III – DO PROCESSO ADMINISTRATIVO

Requer-se, desde já, seja intimado o INSS para que junte cópia integral do processo administrativo referente ao NB _______________, uma vez que, conforme demonstrado pelo comprovante de agendamento anexo, a segurada só poderia retirar as cópias na autarquia em 18 de março do corrente ano, ou seja, teria que enfrentar mais um mês de espera para poder ingressar com a presente ação acompanhada do processo administrativo, o que por ora se torna inconcebível devido a urgência da demanda.
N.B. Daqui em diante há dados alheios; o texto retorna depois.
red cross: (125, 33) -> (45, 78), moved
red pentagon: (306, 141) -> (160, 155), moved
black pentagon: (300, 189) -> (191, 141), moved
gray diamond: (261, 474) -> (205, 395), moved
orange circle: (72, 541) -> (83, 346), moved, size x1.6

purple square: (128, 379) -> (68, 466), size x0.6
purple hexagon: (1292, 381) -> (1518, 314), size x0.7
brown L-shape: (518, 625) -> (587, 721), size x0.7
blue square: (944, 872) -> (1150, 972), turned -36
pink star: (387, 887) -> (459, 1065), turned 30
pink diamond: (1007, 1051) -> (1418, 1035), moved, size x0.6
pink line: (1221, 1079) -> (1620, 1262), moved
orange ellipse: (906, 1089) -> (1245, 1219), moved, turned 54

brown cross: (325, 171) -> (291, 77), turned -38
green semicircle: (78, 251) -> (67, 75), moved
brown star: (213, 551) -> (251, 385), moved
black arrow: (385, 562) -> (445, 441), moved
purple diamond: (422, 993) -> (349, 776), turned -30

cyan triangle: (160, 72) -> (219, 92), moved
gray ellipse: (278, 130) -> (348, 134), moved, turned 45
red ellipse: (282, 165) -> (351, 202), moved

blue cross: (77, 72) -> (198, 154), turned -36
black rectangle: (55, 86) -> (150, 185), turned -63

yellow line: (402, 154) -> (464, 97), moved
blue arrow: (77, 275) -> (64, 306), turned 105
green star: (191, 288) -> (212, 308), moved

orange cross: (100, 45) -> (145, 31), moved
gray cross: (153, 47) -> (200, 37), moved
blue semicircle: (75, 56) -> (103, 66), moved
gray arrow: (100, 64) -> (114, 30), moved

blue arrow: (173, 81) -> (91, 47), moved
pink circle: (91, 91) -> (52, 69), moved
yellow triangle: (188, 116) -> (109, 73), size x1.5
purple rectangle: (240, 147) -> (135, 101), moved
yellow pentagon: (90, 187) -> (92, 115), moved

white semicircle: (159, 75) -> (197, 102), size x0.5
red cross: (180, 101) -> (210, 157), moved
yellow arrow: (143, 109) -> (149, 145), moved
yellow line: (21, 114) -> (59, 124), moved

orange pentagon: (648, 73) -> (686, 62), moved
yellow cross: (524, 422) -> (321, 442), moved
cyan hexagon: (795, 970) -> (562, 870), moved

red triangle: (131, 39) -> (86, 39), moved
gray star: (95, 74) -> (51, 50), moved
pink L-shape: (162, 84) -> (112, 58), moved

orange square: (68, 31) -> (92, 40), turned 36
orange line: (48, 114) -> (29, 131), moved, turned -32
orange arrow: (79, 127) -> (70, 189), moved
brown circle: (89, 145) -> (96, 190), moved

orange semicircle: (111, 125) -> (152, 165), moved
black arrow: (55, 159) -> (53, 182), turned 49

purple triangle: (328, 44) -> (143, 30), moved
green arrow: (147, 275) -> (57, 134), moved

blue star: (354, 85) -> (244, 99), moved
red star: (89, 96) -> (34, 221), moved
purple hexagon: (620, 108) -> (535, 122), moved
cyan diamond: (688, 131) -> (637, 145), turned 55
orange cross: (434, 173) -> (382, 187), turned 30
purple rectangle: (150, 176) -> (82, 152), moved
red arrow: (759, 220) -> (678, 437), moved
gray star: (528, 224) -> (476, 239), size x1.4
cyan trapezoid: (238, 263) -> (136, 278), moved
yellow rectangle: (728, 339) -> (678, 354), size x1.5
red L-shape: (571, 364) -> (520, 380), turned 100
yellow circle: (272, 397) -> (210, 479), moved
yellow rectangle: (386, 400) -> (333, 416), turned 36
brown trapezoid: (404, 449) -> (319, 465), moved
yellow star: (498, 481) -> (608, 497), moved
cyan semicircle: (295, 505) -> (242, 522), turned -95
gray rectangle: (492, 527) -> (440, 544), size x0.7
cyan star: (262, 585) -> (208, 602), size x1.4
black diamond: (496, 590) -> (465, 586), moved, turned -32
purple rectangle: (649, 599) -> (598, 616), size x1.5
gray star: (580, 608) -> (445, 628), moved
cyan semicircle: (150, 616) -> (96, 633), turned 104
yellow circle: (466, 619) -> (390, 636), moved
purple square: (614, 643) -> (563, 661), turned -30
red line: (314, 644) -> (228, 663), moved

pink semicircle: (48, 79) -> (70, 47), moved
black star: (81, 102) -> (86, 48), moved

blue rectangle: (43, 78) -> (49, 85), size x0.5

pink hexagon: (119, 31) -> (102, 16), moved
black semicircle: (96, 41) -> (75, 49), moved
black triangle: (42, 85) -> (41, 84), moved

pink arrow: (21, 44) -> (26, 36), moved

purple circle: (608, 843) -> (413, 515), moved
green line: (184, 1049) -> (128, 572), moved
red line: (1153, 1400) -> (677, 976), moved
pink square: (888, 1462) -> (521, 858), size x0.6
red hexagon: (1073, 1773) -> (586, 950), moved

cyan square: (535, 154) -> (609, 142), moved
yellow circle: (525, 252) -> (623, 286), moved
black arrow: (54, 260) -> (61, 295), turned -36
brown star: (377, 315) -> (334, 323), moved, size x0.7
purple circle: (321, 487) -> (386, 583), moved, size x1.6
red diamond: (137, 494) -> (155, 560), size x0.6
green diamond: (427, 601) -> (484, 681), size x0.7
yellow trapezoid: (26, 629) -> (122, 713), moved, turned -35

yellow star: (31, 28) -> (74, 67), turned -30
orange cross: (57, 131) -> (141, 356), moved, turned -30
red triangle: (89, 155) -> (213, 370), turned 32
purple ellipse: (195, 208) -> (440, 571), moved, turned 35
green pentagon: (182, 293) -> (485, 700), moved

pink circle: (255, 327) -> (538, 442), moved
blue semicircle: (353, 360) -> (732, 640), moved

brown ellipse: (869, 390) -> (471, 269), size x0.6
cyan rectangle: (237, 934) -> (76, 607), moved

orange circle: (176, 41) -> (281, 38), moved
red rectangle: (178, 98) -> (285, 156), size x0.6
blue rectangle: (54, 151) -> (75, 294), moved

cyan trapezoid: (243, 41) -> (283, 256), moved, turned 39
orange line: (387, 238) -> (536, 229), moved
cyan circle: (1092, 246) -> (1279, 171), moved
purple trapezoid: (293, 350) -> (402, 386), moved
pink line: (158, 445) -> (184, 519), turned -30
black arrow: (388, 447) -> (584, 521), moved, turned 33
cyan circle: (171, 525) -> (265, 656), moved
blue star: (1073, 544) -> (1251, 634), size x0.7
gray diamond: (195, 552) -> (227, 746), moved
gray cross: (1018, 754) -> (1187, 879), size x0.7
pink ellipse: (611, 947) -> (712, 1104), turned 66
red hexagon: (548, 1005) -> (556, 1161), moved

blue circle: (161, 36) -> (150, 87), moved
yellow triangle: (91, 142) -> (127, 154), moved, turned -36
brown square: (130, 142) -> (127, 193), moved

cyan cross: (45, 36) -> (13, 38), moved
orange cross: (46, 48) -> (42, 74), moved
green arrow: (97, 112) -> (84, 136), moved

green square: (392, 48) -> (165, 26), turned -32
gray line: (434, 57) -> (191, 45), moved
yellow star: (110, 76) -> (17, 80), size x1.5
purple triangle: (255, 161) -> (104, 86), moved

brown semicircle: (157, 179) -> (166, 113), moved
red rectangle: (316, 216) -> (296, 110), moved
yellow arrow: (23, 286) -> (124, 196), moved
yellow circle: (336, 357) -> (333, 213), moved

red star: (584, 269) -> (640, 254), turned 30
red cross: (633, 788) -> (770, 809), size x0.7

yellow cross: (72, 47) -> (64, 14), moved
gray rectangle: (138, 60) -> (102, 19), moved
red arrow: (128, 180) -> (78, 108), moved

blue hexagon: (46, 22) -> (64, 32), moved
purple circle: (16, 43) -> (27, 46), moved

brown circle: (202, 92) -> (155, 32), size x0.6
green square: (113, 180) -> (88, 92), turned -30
IV –DA ANTECIPAÇÃO DOS EFEITOS DA TUTELA JURISDICIONAL

No que diz respeito à antecipação dos efeitos da tutela, preceitua o artigo 273, inciso I do Código de Processo Civil, in verbis:

Art. 273. O juiz poderá, a requerimento da parte, antecipar, total ou parcialmente, os efeitos da tutela pretendida no pedido inicial, desde que, existindo prova inequívoca, se convença da verossimilhança da alegação e:

I – haja fundado receio de dano irreparável ou de difícil reparação; ou

II – fique caracterizado o abuso de direito de defesa ou o manifesto propósito protelatório do réu.

O provimento antecipatório da pretensão da requerente se demonstra necessário face à subsunção dos fatos revelados ao comando normativo emergente do artigo supracitado.

A prova inequívoca que conduz à verossimilhança da alegação é cristalina ao verificar os atestados e receituários juntados aos autos, bem como pelo fato de já ter sido concedido o benefício anteriormente à autora.

Aliás, no caso em análise, deve-se observar o preceituado no artigo da Lei de Introdução ao Código Civil (LICC), o qual estabelece que o juiz deve aplicar a lei, atendendo aos fins sociais a que ela se dirige; e, como a finalidade do direito previdenciário é propiciar, aos segurados e seus dependentes, os meios indispensáveis à existência digna, a atitude do INSS em cancelar o auxílio-doença, antes do efetivo retorno da capacidade laborativa da autora, fere frontalmente o sentido teleológico do direito previdenciário. Tratando-se de benefício previdenciário, que tem caráter nitidamente alimentar, o fundado receio de dano irreparável decorre da própria condição dos beneficiários, que faz presumir inadiável a prestação jurisdicional postulada, ainda mais no presente caso, quando a segurada se encontra impossibilitada de exercer suas atividades e de prover por sua subsistência e de sua família, tendo que viver de auxílio de terceiros.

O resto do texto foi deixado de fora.